Reputation: 357
I know there are questions with similar titles out there, but none of them really answers my question. I have a data frame as below. The "index" column is actually timestamp. Column A is how many tones of materials have been dumped to a crusher. Column B is the crushing rate at each timestamp. What I want to know is when a load of material (column A) will be crushed based on crushing rate (column B).
There are three possible scenarios.
I have tried to calculate the cumulative value of column A and B and used merge_asof to perform fuzzy join. But it doesn't work as expected as excessive crushing capacity is not stored. Only crushing rate after materials loaded should be considered.

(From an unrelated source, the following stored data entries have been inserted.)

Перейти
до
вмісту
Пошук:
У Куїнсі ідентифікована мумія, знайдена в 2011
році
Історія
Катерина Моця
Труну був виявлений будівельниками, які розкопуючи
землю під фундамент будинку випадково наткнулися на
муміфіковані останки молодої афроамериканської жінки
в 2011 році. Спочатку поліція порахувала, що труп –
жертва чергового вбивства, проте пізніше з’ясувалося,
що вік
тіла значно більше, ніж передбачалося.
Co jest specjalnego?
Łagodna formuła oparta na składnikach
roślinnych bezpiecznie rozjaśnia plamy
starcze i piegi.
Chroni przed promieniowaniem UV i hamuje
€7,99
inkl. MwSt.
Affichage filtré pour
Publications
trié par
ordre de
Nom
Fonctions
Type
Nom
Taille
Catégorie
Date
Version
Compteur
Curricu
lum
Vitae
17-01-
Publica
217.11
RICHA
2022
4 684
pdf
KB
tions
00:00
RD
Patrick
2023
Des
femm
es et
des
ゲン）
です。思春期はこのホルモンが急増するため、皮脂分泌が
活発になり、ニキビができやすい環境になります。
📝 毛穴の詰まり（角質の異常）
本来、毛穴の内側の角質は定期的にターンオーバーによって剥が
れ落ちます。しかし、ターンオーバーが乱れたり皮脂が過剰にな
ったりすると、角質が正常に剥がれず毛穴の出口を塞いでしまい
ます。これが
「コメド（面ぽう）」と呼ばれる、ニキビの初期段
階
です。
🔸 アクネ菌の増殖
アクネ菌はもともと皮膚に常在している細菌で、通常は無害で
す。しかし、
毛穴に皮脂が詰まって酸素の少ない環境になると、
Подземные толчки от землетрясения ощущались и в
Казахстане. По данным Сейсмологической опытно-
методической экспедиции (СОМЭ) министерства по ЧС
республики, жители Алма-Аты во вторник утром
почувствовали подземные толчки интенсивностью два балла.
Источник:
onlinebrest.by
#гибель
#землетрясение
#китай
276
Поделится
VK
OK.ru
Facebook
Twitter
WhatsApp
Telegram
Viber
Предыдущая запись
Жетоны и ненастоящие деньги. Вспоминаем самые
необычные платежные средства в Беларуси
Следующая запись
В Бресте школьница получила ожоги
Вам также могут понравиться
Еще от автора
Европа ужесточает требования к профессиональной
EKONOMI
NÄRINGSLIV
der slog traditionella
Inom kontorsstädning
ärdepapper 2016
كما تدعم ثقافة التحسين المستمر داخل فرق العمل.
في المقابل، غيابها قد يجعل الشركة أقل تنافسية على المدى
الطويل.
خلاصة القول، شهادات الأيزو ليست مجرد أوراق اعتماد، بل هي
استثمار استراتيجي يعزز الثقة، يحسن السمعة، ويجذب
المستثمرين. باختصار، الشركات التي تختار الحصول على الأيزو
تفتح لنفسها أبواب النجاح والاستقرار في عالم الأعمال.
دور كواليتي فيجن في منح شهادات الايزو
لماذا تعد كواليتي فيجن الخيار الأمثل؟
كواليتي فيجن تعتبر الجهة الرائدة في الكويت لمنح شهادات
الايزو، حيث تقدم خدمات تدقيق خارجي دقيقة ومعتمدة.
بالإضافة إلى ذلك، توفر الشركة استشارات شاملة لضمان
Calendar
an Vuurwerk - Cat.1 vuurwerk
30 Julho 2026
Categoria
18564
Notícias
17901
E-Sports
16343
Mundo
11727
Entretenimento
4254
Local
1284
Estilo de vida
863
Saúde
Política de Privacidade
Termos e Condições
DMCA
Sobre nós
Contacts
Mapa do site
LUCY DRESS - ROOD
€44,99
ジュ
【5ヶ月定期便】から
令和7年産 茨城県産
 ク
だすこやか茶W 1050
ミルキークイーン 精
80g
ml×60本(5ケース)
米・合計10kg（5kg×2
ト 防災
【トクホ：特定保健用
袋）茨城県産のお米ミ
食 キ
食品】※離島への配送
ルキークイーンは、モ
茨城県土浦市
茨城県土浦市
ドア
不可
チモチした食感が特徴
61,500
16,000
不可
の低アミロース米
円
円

A = {'index':range(1,11),'A':[300,0,0,400,0,0,0,0,150,0]}
B = {'index':range(1,11),'B':[102,103,94,120,145,114,126,117,107,100]}
A = pd.DataFrame(data=A)
B = pd.DataFrame(data=B)
Here is the expected outcome:
IndexA A IndexB B_accumulate
1 300 4 419
4 400 8 502
9 150 10 207
B_accumulate is running total of crushing rate(B), which is reset to 0 when a load of material is crushed (when B_accumlate>=A)
Upvotes: 3
Views: 224
Reputation: 2407
I've simplified the structures, using Series instead of DataFrame, and the indexes start at zero. cumsum() and searchsorted() are applied.

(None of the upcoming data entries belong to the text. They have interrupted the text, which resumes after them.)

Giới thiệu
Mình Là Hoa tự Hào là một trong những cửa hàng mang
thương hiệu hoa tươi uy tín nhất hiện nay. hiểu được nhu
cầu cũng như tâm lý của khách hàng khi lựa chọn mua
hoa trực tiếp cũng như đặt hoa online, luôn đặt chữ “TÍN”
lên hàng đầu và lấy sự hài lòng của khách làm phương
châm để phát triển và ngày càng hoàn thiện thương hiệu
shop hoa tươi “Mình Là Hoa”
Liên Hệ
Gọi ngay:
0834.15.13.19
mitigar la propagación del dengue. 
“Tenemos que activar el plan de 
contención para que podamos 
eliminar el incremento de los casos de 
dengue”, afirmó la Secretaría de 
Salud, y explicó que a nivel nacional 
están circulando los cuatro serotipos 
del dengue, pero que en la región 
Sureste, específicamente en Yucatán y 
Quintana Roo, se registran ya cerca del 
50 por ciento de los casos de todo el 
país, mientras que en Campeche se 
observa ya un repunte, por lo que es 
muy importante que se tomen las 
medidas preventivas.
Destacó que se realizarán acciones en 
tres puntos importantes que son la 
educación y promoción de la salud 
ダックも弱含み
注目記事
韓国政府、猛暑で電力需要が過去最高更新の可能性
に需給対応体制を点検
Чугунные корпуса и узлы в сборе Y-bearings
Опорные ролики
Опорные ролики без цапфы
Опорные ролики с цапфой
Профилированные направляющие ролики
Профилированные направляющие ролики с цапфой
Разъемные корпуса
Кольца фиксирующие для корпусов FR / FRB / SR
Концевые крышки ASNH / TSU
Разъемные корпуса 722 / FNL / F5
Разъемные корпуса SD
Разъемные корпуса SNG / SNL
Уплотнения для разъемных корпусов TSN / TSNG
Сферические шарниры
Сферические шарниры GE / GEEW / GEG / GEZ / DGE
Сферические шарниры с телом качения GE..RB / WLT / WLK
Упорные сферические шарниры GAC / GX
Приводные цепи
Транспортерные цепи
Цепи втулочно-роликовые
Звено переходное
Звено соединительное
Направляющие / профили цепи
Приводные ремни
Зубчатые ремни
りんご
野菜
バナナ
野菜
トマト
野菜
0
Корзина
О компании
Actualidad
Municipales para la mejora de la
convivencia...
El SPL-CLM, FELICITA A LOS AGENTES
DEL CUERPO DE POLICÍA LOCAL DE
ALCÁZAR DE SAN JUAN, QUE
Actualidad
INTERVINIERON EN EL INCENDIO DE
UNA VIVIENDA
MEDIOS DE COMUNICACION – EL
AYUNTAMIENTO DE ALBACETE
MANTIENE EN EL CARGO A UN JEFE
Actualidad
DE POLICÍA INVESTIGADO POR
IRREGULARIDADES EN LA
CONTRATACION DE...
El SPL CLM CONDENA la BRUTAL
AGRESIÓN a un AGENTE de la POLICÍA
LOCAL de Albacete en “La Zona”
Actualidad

Load = pd.Series([300,0,0,400,50,0,0,0,150,0]) # aka 'A'
Rate = pd.Series([102,103,94,120,145,114,126,117,107,100]) # aka 'B'
# Storage for the result:
H=[] # [ (indexLoad, Load, indexRate, excess) ... ]
# Find the 1st non 0 load:
load1_idx= len(Load)
for lix in range(len(Load)):
a= Load[lix]
if a!=0:
csumser= Rate.cumsum()
rix= csumser.searchsorted(a)
excess= csumser[rix]-a
H.append( (lix,a,rix,excess) )
load1_idx=lix
break
# Processing
for lix in range(load1_idx+1,len(Load)):
a=Load[lix]
if a==0:
continue
last_rix= H[-1][-2]
csumser[last_rix:]= Rate[last_rix:]
if lix==last_rix:
csumser[lix]= H[-1][-1] # excess
csumser[last_rix:]= csumser[last_rix:].cumsum()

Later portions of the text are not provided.